The announcement last week of Amazon’s decision to bring 500 jobs to Pasco County prompted a broader discussion by the Pasco County Commission about what it can do to support continued employment growth.
Pasco County Commissioner Mike Moore raised the topic, after Bill Cronin, president and CEO of the Pasco Economic Development Council Inc., shared details of Amazon’s planned project.
The company is planning a 517,220-square-foot Robotic Sortation Center, on 127 acres, at State Road 52 and Bellamy Brothers Boulevard.
Moore said that one of his objectives when he ran for a county board seat in 2014 was to bring jobs to Pasco, so residents wouldn’t have to commute daily to work elsewhere.
So, at the county board’s Jan. 25 meeting, Moore asked Cronin and David Engel, director of Pasco County’s Office of Economic Growth, what commissioners can do to help in those efforts.
Moore put it this way: “So, we look at the growth along the (State Road) 54 and (State Road) 56 corridor — what can we do, what should we do — to preserve some of the job-creating sites along that corridor?
“Eventually, we could run out of space,” he said.
He asked: “Can we have more Spec (office) space? Can we have more Ready Sites?
“What can we do, as a board, to assure our residents 5, 10, 20 years down the road that jobs are going to be here. So, we don’t have to leave this area all of the time?”
Cronin said Pasco enjoys an advantage compared to many other places in the state.
“We’re really one of the only places that has land and people. Other places in Florida have people; they don’t have land. And, if they’ve got land, they don’t have people.
“We’re in a really good situation right now,” he said.
However, preserving sites for job-generating activities is important, not just to create more employment, but also to reduce congestion, Cronin said.

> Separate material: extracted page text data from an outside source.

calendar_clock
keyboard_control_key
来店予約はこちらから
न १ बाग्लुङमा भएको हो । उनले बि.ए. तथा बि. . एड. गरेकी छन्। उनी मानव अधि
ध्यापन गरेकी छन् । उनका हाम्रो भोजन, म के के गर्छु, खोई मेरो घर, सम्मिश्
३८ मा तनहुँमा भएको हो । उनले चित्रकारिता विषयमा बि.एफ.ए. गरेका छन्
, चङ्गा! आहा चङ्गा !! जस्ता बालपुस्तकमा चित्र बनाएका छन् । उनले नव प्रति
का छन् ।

“It is the solution to a lot of our transportation problems, to make sure people are employed here and not somewhere else,” he said.
Cronin highlighted the need to ensure that employment centers that were entitled as part of master-planned unit developments are actually developed as job generators and are not converted to residential uses.

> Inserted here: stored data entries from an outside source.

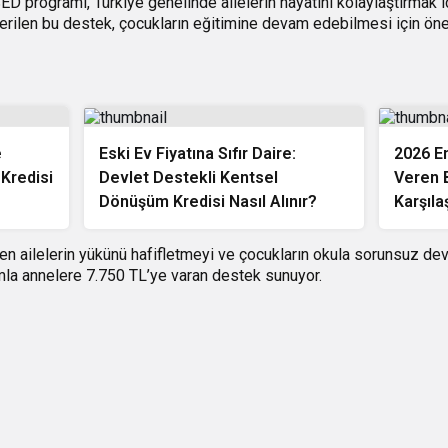
ED programı, Türkiye genelinde ailelerin hayatını kolaylaştırmak i
rilen bu destek, çocukların eğitimine devam edebilmesi için öne
e
Eski Ev Fiyatına Sıfır Daire:
2026 E
 Kredisi
Devlet Destekli Kentsel
Veren B
Dönüşüm Kredisi Nasıl Alınır?
Karşıla
ken ailelerin yükünü hafifletmeyi ve çocukların okula sorunsuz d
mla annelere 7.750 TL’ye varan destek sunuyor.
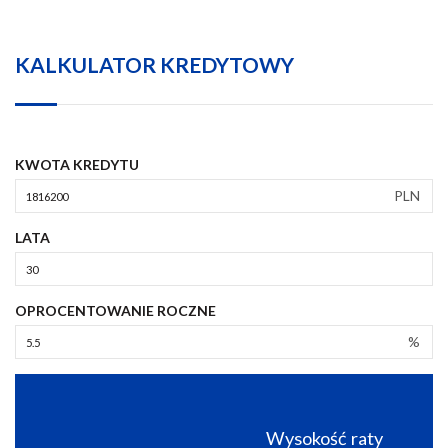
KALKULATOR KREDYTOWY
KWOTA KREDYTU
PLN
LATA
OPROCENTOWANIE ROCZNE
%
Wysokość raty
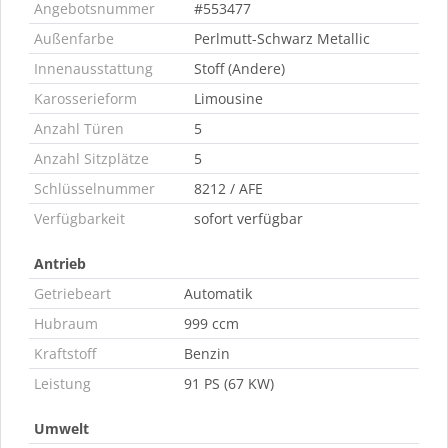
Angebotsnummer
#553477
Außenfarbe
Perlmutt-Schwarz Metallic
Innenausstattung
Stoff (Andere)
Karosserieform
Limousine
Anzahl Türen
5
Anzahl Sitzplätze
5
Schlüsselnummer
8212 / AFE
Verfügbarkeit
sofort verfügbar
Antrieb
Getriebeart
Automatik
Hubraum
999 ccm
Kraftstoff
Benzin
Leistung
91 PS (67 KW)
Umwelt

The whole idea of a master-planned unit development is to create a self-contained place where people can live, work and play, he said.
The non-residential portion of the project also is important for the county’s tax base, he added.
So, Cronin told the board: “The main thing is to make sure that the developers are continuing to commit and take care of those of entitlements, regarding those employment centers, and not (allow developers to) trade employment center entitlements out for anything.
“The jobs come first. If you’re going to trade it for housing or things like that, it totally throws the whole purpose of an MPUD out the window. Because, if you don’t have the jobs in the MPUD, then you’re getting in your car and you’re driving somewhere else every day,” Cronin said.
Ideally, Cronin added, the employment centers will be built first, before the housing within the development.
When that happens, he explained, “there’s less chance of residents saying, ‘Oh no, we don’t want that company, here.’”
Moore asked Cronin: “How important is it to have employment centers along State Road 54 and State Road 56 — because of access to Interstate 75, to the Suncoast Parkway, to I-275?”
Cronin responded: “Anytime you’re moving people, you want to be close to the highway.”
The economic development expert cited Moffitt Cancer Center’s planned Pasco campus as an example. It’s going to be developed near the Suncoast Parkway, Ridge Road and State Road 52.
“That’s 14,000 (projected) jobs. That is workforce that will be coming from everywhere. So making sure the transportation is there,” Cronin said. “If you’ve got transportation set up to move people, that’s where your jobs should also be.”
Engel told the board that the county’s planning and development party, along with the Office of Economic Growth and the Tampa Bay Regional Planning Council are working on a Light Industrial, Employment Center Study.
“We want to do an assessment of the county and our land use, and provide adequate guarantees and recommendations to the board to preserve this space,” he said.
Engel also noted a tremendous amount of development potential in East Pasco, moving up from the Interstate 4 (I-4) corridor.
Cronin said: “You’ve got a lot of people that are coming down I-4, going straight up into Pasco County, rather than coming all of the way to I-75 in Pasco County and heading north.”
Commission Chairwoman Kathryn Starkey agrees with the county’s need for more industrial sites. But she also wants more attention paid to redevelopment along the county’s busy corridors, such as U.S. 19 and U.S. 41.
Commissioner Jack Mariano agreed: “Redevelopment is a big issue.”
Mariano asked Cronin to look into how Pinellas County treats redevelopment, as compared to Pasco County.